#### WHAT THE EXERCISE ASKS
Scan the entries below and count the lines holding the string "OpenANC". Supply only the number.

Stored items

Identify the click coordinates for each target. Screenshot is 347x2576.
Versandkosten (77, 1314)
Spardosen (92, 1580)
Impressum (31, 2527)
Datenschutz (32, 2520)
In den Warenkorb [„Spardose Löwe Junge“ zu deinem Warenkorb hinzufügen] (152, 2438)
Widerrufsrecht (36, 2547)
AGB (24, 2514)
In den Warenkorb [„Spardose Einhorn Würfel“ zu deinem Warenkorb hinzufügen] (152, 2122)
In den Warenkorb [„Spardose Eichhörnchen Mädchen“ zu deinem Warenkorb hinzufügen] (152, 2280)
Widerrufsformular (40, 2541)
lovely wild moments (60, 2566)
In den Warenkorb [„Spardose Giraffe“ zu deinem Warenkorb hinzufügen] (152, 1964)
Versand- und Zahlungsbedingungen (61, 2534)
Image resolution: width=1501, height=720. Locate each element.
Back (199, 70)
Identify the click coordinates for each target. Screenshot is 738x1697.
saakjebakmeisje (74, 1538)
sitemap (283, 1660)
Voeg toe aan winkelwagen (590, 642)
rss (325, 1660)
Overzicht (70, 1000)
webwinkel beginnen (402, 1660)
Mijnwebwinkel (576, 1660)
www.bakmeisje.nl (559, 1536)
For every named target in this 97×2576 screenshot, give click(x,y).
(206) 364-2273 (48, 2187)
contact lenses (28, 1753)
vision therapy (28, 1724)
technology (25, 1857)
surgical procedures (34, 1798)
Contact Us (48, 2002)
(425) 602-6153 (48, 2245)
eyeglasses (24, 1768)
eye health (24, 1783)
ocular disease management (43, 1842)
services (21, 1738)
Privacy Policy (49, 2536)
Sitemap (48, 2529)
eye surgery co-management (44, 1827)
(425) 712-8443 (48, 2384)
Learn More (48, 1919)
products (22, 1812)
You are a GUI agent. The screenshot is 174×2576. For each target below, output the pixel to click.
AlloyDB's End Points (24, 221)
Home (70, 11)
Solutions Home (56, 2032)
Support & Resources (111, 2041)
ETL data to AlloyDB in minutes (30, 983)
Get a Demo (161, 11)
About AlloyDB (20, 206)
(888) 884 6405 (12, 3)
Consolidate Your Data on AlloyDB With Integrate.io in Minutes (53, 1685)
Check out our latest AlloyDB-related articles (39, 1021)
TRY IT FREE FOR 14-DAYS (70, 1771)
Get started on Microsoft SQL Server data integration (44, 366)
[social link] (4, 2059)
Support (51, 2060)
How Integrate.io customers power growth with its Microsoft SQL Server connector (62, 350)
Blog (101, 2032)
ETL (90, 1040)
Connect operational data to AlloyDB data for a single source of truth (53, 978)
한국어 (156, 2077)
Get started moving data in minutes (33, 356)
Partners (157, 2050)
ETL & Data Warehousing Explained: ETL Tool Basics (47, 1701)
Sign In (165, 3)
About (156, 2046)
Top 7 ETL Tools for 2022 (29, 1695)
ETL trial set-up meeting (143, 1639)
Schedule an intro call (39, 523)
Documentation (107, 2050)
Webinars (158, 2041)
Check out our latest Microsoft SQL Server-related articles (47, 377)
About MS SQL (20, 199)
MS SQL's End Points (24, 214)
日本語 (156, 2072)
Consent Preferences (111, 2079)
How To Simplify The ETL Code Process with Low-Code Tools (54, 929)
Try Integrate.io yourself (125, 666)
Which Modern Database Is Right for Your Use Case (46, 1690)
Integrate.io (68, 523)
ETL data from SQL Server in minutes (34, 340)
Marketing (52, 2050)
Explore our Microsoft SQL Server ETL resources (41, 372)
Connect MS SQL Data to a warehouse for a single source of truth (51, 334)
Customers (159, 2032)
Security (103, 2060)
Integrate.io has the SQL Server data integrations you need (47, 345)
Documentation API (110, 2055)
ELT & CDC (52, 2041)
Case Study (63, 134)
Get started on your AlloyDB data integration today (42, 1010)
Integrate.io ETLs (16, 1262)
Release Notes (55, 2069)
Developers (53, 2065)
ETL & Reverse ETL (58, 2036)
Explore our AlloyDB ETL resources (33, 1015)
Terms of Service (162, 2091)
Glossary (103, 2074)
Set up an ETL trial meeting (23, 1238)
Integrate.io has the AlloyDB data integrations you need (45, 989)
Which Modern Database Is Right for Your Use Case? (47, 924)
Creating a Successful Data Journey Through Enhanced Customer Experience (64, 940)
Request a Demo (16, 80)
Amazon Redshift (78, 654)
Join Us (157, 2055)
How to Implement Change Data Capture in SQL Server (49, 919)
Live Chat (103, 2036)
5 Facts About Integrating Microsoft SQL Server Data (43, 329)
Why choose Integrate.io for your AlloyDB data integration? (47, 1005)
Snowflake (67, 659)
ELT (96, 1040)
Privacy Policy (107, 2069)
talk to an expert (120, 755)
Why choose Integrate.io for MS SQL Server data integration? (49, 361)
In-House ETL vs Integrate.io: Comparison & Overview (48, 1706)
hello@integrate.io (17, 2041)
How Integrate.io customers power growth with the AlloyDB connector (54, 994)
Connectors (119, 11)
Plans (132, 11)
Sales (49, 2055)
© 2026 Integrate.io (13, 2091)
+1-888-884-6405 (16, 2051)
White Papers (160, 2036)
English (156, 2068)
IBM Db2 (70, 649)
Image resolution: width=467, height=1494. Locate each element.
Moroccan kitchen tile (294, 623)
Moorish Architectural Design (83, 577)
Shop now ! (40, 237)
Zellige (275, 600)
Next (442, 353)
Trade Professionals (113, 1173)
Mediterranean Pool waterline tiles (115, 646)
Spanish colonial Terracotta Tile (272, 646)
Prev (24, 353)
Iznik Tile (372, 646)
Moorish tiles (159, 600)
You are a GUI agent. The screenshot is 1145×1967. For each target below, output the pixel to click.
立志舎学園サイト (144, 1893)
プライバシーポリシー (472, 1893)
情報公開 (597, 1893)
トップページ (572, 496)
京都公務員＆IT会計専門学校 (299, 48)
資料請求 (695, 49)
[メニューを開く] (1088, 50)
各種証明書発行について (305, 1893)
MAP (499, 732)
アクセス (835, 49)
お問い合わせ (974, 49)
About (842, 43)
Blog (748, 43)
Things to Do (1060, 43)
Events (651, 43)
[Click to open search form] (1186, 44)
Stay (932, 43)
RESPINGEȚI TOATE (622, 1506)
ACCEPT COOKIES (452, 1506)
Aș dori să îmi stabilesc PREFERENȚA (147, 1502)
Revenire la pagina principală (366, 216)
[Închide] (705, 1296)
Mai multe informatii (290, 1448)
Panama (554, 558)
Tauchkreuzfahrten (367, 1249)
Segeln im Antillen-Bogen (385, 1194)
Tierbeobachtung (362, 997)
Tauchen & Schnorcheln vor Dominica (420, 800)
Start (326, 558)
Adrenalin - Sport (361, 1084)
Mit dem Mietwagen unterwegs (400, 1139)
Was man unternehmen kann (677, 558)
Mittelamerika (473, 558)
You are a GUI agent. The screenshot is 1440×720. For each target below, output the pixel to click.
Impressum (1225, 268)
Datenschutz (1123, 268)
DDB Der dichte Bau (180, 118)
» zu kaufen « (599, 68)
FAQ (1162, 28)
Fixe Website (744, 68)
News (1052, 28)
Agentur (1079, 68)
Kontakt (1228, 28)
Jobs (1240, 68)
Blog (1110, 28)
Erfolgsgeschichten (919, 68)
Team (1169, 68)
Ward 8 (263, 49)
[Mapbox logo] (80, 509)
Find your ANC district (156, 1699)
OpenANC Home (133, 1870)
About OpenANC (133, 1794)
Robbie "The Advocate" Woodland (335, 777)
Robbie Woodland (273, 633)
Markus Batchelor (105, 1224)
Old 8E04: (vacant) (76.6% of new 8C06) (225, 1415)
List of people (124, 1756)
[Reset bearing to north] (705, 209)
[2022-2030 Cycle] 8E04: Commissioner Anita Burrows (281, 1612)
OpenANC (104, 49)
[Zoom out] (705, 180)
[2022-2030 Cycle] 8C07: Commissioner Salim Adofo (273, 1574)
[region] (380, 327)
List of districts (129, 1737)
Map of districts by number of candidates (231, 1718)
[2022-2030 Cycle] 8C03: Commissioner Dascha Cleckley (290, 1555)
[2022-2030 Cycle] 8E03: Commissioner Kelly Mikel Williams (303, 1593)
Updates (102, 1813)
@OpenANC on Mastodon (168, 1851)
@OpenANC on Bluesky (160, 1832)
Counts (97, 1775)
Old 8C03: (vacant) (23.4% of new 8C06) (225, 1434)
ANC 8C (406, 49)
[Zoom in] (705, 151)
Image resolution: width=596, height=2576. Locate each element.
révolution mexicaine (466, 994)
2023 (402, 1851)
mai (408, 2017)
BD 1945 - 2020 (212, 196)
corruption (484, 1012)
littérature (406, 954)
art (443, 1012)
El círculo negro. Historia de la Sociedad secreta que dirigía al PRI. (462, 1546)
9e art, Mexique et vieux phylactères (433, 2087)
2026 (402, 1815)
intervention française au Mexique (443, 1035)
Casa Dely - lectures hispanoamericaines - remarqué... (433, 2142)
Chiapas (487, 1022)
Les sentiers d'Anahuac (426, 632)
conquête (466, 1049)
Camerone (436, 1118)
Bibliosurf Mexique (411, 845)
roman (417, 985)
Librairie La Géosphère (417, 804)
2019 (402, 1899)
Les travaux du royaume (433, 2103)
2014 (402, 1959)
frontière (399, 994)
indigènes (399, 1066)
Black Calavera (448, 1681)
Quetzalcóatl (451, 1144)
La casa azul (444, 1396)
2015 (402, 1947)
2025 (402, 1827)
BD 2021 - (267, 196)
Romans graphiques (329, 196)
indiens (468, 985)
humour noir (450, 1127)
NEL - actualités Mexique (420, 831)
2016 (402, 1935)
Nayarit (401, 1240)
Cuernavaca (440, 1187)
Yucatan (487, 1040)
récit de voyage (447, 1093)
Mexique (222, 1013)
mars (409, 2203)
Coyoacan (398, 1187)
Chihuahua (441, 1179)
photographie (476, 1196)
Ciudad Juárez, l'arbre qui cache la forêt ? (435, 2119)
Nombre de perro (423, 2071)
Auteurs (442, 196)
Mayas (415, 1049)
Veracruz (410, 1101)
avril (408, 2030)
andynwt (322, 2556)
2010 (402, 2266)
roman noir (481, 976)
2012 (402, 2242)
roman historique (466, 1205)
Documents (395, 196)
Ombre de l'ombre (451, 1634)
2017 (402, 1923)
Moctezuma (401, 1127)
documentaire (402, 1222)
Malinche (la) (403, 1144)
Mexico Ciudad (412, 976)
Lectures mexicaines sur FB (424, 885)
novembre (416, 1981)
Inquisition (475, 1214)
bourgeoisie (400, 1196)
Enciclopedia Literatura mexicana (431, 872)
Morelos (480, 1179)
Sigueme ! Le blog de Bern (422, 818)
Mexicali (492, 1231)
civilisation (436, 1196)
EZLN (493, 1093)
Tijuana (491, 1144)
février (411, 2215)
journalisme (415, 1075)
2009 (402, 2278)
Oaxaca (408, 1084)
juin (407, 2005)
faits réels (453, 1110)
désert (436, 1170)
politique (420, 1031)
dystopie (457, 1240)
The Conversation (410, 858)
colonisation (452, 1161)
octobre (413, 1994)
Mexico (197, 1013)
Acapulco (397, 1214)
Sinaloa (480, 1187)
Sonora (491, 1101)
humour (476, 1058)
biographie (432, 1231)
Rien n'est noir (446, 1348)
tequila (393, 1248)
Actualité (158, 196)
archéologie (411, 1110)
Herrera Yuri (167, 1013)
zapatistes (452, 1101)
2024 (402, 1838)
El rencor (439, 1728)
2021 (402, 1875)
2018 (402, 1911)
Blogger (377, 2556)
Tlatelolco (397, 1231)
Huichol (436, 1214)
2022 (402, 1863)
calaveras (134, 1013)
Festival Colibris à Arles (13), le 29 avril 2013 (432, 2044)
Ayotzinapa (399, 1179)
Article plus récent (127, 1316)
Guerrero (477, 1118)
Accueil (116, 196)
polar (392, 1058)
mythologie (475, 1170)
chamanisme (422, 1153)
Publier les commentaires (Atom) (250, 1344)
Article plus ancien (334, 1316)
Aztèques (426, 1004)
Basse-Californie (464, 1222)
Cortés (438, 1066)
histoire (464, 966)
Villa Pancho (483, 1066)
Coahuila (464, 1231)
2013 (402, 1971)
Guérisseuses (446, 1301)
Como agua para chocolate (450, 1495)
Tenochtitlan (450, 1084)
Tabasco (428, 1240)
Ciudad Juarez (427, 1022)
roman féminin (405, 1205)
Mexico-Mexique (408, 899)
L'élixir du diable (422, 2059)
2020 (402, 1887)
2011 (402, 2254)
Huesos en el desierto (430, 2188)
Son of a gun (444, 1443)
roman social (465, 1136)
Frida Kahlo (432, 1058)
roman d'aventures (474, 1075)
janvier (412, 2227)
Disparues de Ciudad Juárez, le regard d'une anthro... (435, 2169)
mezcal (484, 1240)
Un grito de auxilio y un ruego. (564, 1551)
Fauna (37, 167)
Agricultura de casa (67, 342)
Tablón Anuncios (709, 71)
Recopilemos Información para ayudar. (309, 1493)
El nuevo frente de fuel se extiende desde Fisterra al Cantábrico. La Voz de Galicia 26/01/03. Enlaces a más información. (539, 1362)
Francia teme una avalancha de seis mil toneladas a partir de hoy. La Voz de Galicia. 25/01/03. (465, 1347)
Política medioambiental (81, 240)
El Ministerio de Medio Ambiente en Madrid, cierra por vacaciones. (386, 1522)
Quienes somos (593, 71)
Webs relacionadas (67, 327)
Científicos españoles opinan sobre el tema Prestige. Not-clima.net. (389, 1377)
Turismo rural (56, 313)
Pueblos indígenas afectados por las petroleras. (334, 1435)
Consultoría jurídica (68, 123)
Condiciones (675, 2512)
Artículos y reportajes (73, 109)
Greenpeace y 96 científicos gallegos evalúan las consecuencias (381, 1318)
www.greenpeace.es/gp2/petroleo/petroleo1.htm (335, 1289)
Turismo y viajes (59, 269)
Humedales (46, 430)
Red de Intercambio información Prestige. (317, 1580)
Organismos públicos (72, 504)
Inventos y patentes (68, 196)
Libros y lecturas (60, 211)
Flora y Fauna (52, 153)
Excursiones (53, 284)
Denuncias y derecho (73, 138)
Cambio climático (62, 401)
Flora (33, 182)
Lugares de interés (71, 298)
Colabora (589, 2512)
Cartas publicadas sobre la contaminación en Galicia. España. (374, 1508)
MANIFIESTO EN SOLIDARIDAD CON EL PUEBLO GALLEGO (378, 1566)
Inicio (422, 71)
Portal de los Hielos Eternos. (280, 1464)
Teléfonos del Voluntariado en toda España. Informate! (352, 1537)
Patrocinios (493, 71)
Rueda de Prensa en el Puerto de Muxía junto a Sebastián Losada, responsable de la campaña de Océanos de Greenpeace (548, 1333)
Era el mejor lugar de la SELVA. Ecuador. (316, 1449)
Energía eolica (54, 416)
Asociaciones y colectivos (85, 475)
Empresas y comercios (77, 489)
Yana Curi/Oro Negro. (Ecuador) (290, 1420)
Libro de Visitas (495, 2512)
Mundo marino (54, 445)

#### TASK OUTPUT
5